New and Improved Bounds for Markov Paging
Chirag Pabbaraju, Ali Vakilian
TL;DR
This work studies online paging under a Markov request model, focusing on how online policies fare against the optimal online policy. It shows the dominating distribution algorithm achieves a tight $2$-competitive bound against $\mathrm{OPT}$, improving upon the classic $4$-competitive guarantee, and proves a $1.5907$ lower bound for the class of dominating distribution algorithms. The authors also tighten the associated analysis and derive a sharper bound for the median deterministic algorithm to $4$-competitive, while identifying and addressing sources of looseness via an enhanced charging scheme. Finally, the paper develops learning-theoretic results showing that a learned Markov chain from samples yields near-optimal competitiveness with high probability, enabling data-driven, learning-augmented paging approaches.
Abstract
In the Markov paging model, one assumes that page requests are drawn from a Markov chain over the pages in memory, and the goal is to maintain a fast cache that suffers few page faults in expectation.
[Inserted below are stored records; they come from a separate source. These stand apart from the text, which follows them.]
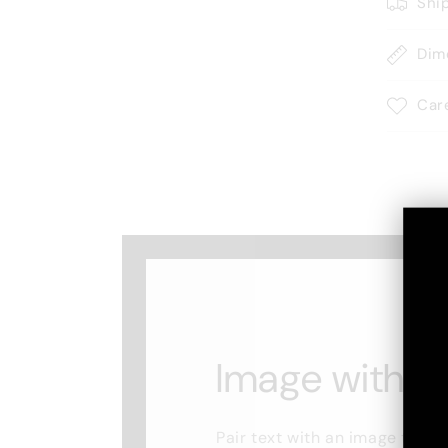
Shi
Dim
Car
Image with te
Pair text with an image to fo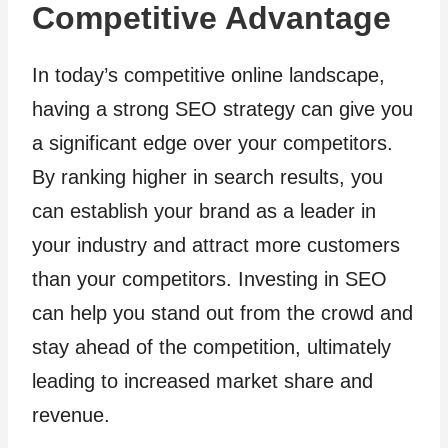
Competitive Advantage
In today’s competitive online landscape,
having a strong SEO strategy can give you
a significant edge over your competitors.
By ranking higher in search results, you
can establish your brand as a leader in
your industry and attract more customers
than your competitors. Investing in SEO
can help you stand out from the crowd and
stay ahead of the competition, ultimately
leading to increased market share and
revenue.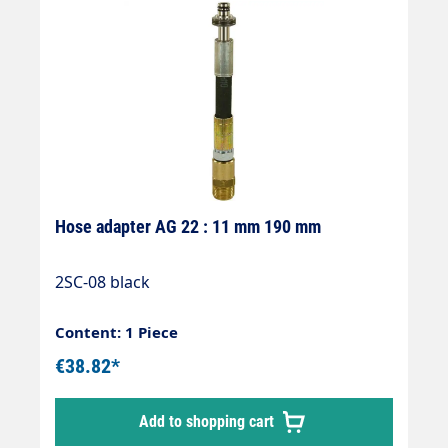
Hose adapter AG 22 : 11 mm 190 mm
2SC-08 black
Content: 1 Piece
€38.82*
Add to shopping cart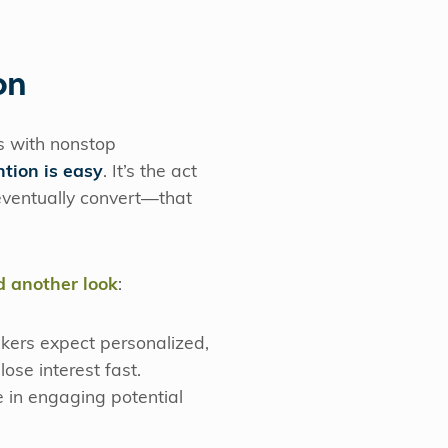
on
ts with nonstop
ntion is easy
. It’s the act
 eventually convert—that
d another look
:
kers expect personalized,
lose interest fast.
 in engaging potential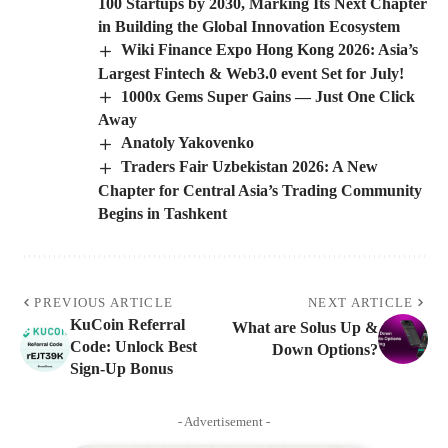
100 Startups by 2030, Marking Its Next Chapter
in Building the Global Innovation Ecosystem
Wiki Finance Expo Hong Kong 2026: Asia’s
Largest Fintech & Web3.0 event Set for July!
1000x Gems Super Gains — Just One Click
Away
Anatoly Yakovenko
Traders Fair Uzbekistan 2026: A New
Chapter for Central Asia’s Trading Community
Begins in Tashkent
PREVIOUS ARTICLE
NEXT ARTICLE
KuCoin Referral
What are Solus Up &
Code: Unlock Best
Down Options?
Sign-Up Bonus
- Advertisement -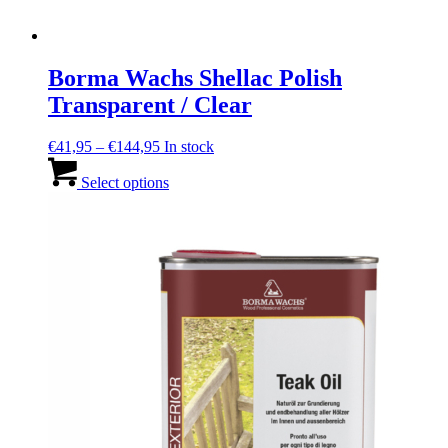
Borma Wachs Shellac Polish
Transparent / Clear
Price
€
41,95
–
€
144,95
In stock
range:
This
€41,95
product
Select options
through
has
€144,95
multiple
variants.
The
options
may
be
chosen
on
the
product
page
While computing the optimal online algorithm $(\mathrm{OPT})$ for this problem naively takes time exponential in the size of the cache, the best-known polynomial-time approximation algorithm is the dominating distribution algorithm due to Lund, Phillips and Reingold (FOCS 1994), who showed that the algorithm is $4$-competitive against $\mathrm{OPT}$. We substantially improve their analysis and show that the dominating distribution algorithm is in fact $2$-competitive against $\mathrm{OPT}$. We also show a lower bound of $1.5907$-competitiveness for this algorithm -- to the best of our knowledge, no such lower bound was previously known.